Cominciarono regimi autoritari come Cina, Russia e Iran, ma anche tra Europa e
Usa adesso aumentano gli ostacoli. L’involuzione è stata accelerata dalle
rivelazioni di Edward Snowden sullo spionaggio americano, certo, ma di fatto
sta cambiando la natura aperta della Rete. Dunque, la globalizzazione non è
irreversibile. Di questo si è convinto anche il più grande pensatore politico
americano del nostro tempo, Francis Fukuyama. Proprio lui che aveva teorizzato
“la fine della Storia” dopo la caduta del Muro di Berlino: cioè il trionfo di
un modello unico, la liberal democrazia e l’economia di mercato, un mix
brevettato in Occidente.

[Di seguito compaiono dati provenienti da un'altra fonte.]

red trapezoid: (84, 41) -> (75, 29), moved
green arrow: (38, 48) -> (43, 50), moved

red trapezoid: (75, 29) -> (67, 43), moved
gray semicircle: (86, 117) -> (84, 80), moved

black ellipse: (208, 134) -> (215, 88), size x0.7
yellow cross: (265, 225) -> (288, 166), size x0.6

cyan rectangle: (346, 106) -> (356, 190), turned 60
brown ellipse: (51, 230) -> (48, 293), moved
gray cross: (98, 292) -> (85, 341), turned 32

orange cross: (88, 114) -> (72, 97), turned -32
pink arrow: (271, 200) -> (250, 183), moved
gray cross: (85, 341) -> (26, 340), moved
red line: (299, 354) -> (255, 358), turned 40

Un quarto di secolo dopo Fukuyama fa un’autocritica
clamorosa, ammettendo che «né la Cina né la Russia vogliono diventare come
noi». L’omologazione sembrava un trend inarrestabile, invece dei poderosi venti
contrari hanno invertito la tendenza, un leader come Xi Jinping teorizza
orgogliosamente non solo l’autonomia ma la superiorità del suo modello
autoritario. La globalizzazione inverte il senso di marcia perfino sul terreno
dove sembrava non avere avversari: l’economia. Quando Bill Clinton firmava il
Nafta, il commercio tra le nazioni cresceva più veloce dei rispettivi Pil.

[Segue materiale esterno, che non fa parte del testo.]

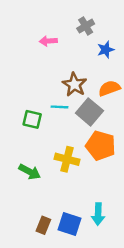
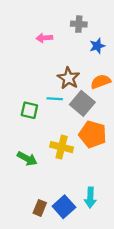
gray cross: (86, 26) -> (79, 24), turned 35
blue square: (69, 224) -> (64, 207), turned 30

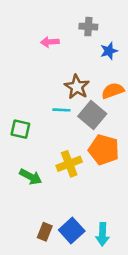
green square: (29, 110) -> (20, 129), moved
yellow cross: (62, 147) -> (69, 164), turned -35
cyan arrow: (90, 198) -> (102, 234), moved

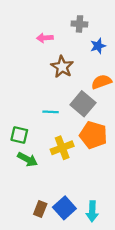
brown star: (77, 87) -> (62, 67), moved
cyan line: (61, 110) -> (51, 112), moved
green square: (20, 129) -> (19, 135), moved

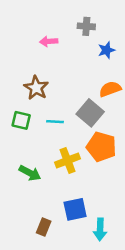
brown star: (62, 67) -> (36, 88), moved
green square: (19, 135) -> (21, 120), moved
blue square: (64, 208) -> (75, 209), moved, turned 30

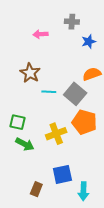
green square: (21, 120) -> (17, 122), moved
cyan line: (55, 122) -> (49, 92), moved

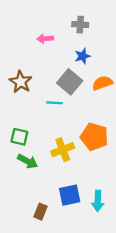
blue star: (89, 42) -> (83, 56), moved
brown star: (30, 73) -> (21, 82), moved
gray square: (75, 94) -> (70, 82), moved
cyan arrow: (83, 191) -> (98, 201), moved

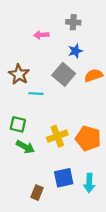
cyan line: (54, 103) -> (36, 94), moved
orange pentagon: (94, 137) -> (88, 138), moved

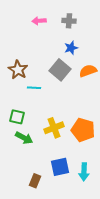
pink arrow: (41, 35) -> (39, 21), moved

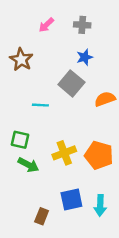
pink arrow: (39, 21) -> (46, 25), turned -40
brown star: (18, 70) -> (21, 60), moved
orange semicircle: (88, 71) -> (105, 99), moved

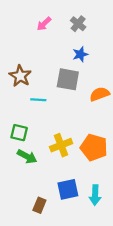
gray cross: (82, 25) -> (78, 24), turned 35
brown star: (21, 60) -> (20, 76), moved
gray square: (71, 83) -> (68, 79), turned -30

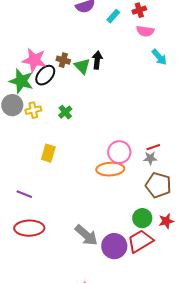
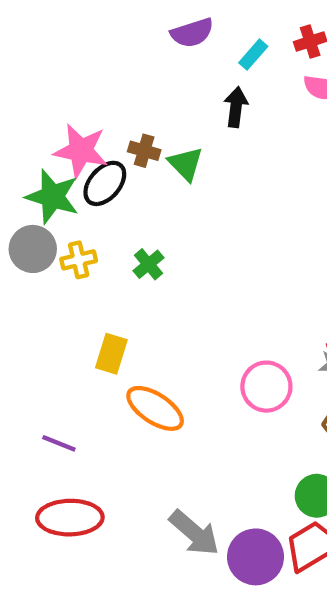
black arrow: (97, 60) -> (236, 107), moved
pink circle: (119, 152) -> (266, 387), moved
orange ellipse: (110, 169) -> (155, 408), moved, turned 36

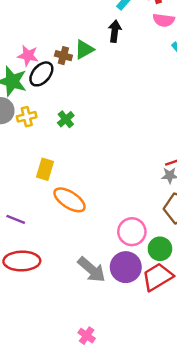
pink star: (81, 151) -> (28, 56), size x0.7
green triangle: (186, 164) -> (84, 49), moved, turned 45
pink circle: (266, 387) -> (132, 232), moved
purple circle: (256, 557) -> (126, 267), moved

Allora l’abbattimento delle barriere, l’apertura delle frontiere,
l’intensificarsi degli scambi e degli investimenti internazionali, erano un
motore di crescita. L’inizio del nuovo millennio, segnato dall’ingresso della
Cina nell’Organizzazione mondiale del commercio (Wto) portò perfino ad
accentuare il fenomeno: dal 2003 al 2006 in poi il commercio estero crebbe a
una velocità addirittura doppia rispetto ai Pil. La globalizzazione trainava
tutto. Adesso, rivela il Fondo monetario, siamo nella situazione inversa: le
maggiori economie mondiali hanno una crescita interna superiore agli scambi con
gli altri. Il commercio mondiale langue. Porti e navi da container soffrono di
sovraccapacità. Le due maggiori economie mondiali, America e Cina, sono di
colpo più “introverse”. L’America sta quasi smettendo di comprare petrolio dal
resto del mondo perché ne ha abbastanza in casa sua. La Cina decurta
brutalmente i suoi acquisti di materie prime facendone precipitare le
quotazioni e innescando recessioni nelle economie emergenti dal Brasile alla
Russia. Si chiude un quarto di secolo di
crescita mondiale che aveva visto i Brics (Brasile Russia India Cina Sudafrica)

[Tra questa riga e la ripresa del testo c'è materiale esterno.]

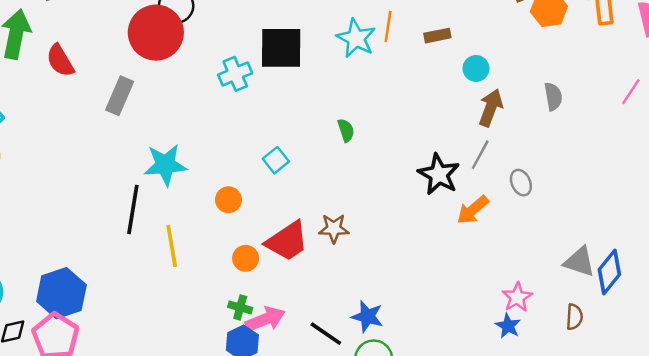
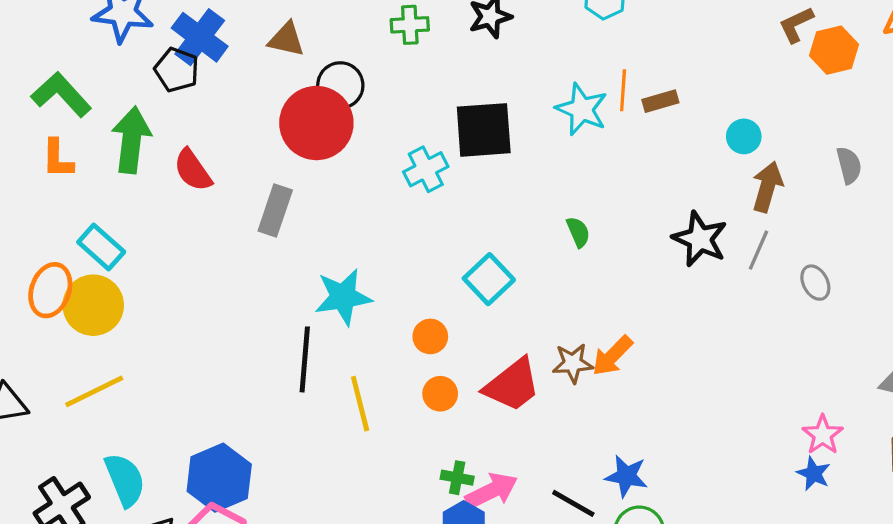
brown rectangle: (437, 36) -> (660, 101), moved
cyan square: (276, 160) -> (489, 279), size x1.4
black star: (439, 174) -> (700, 239), moved
orange arrow: (473, 210) -> (612, 356), moved
orange circle: (246, 258) -> (440, 394), moved

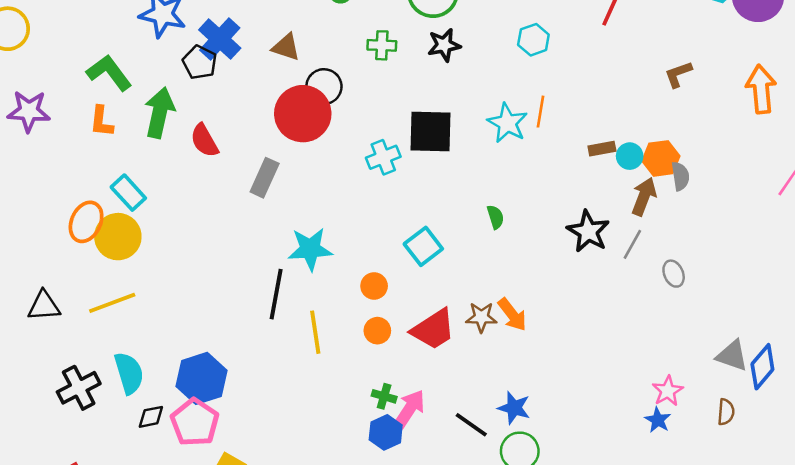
orange hexagon: (834, 50) -> (661, 158), moved
brown rectangle: (660, 101) -> (602, 149), moved
gray semicircle: (849, 165) -> (680, 176), moved
orange arrow: (612, 356) -> (512, 315), turned -88
pink arrow: (492, 491) -> (410, 409), turned -36

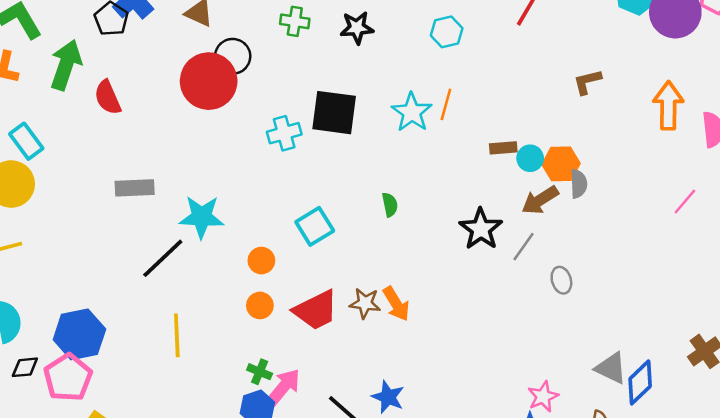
gray rectangle: (265, 178) -> (135, 188), moved, turned 57
brown arrow: (644, 197) -> (540, 200), turned -150
black line: (276, 294) -> (163, 258), turned 30
yellow line: (315, 332) -> (177, 335), moved

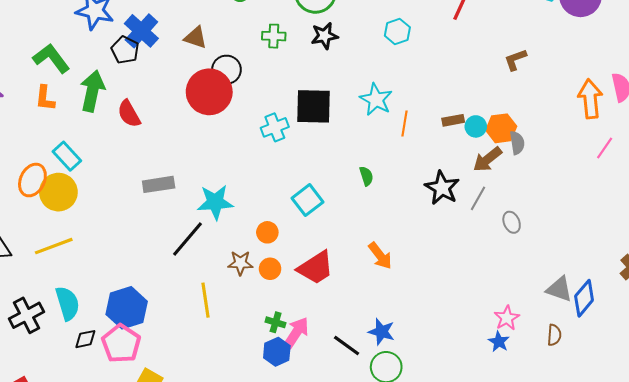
orange line: (446, 104) -> (405, 124), moved
orange arrow: (668, 105) -> (590, 99), moved
brown star: (365, 303) -> (240, 263), moved

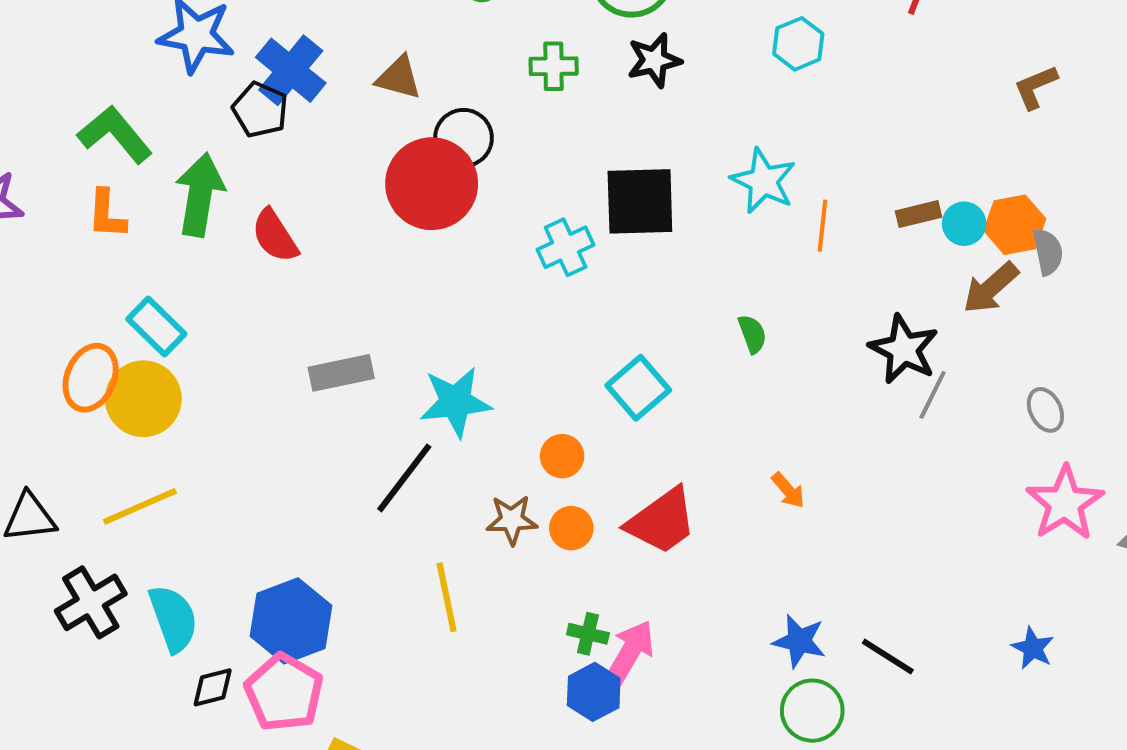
gray line: (478, 198) -> (933, 395), moved
orange arrow: (380, 256) -> (788, 490), size x0.7
black cross: (26, 315) -> (91, 602), moved
pink star: (507, 318) -> (1065, 503), moved, size x1.5
black line: (347, 345) -> (888, 656), moved

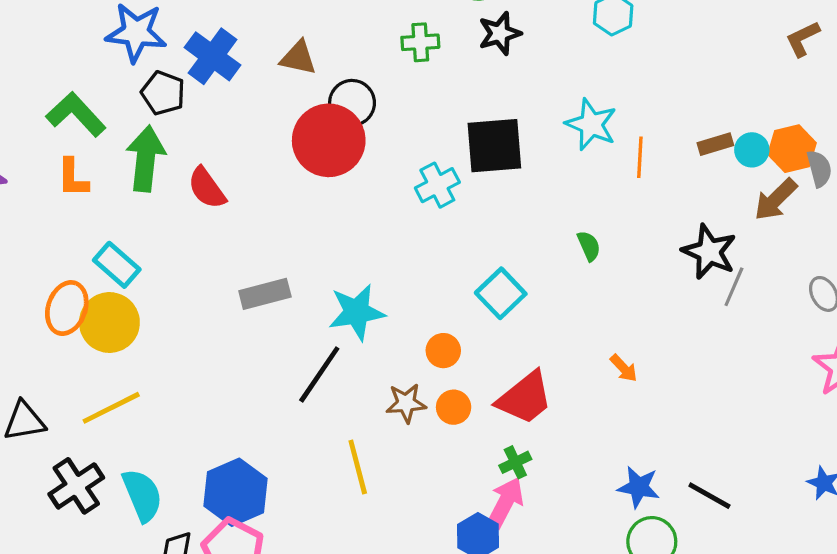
black pentagon: (260, 110) -> (163, 93), moved
green cross: (588, 634) -> (515, 462), moved, turned -36

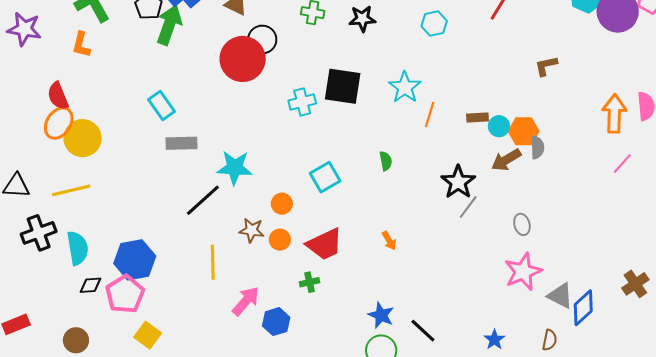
green arrow: (146, 159) -> (169, 25), moved
red semicircle: (207, 188) -> (58, 96), moved
cyan rectangle: (117, 265) -> (161, 105), moved
pink arrow: (505, 503) -> (246, 301), moved

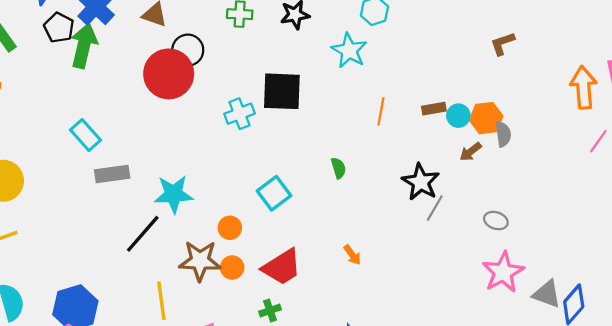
cyan star: (405, 87) -> (349, 51), moved
brown arrow: (506, 160) -> (471, 152), size x0.7
gray ellipse: (522, 224) -> (496, 221), turned -50
brown star: (252, 230) -> (200, 261), size x1.5

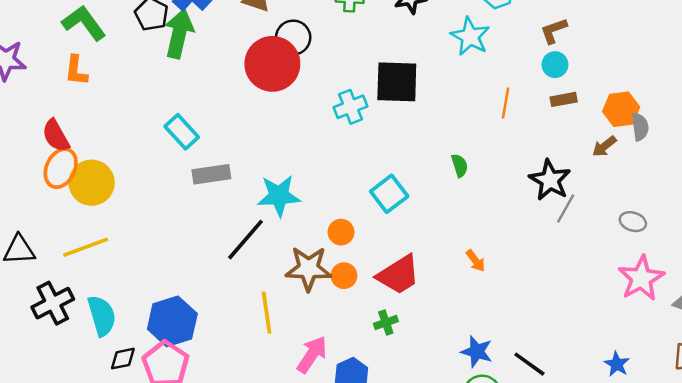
brown L-shape: (503, 44) -> (554, 31), moved
cyan circle: (458, 116) -> (555, 65), moved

e altre tigri dell’emisfero Sud nel ruolo delle locomotive. Anche i paesi più
avanzati ne soffrono le ripercussioni. Negli Usa rallenta la creazione di posti
di lavoro (il mese scorso 142.000 contro i 250.000 di media nel 2014). La
Germania, potenza esportatrice per eccellenza, può sopravvivere al grande gelo
della globalizzazione? (…). Non ci restano che i cannoni.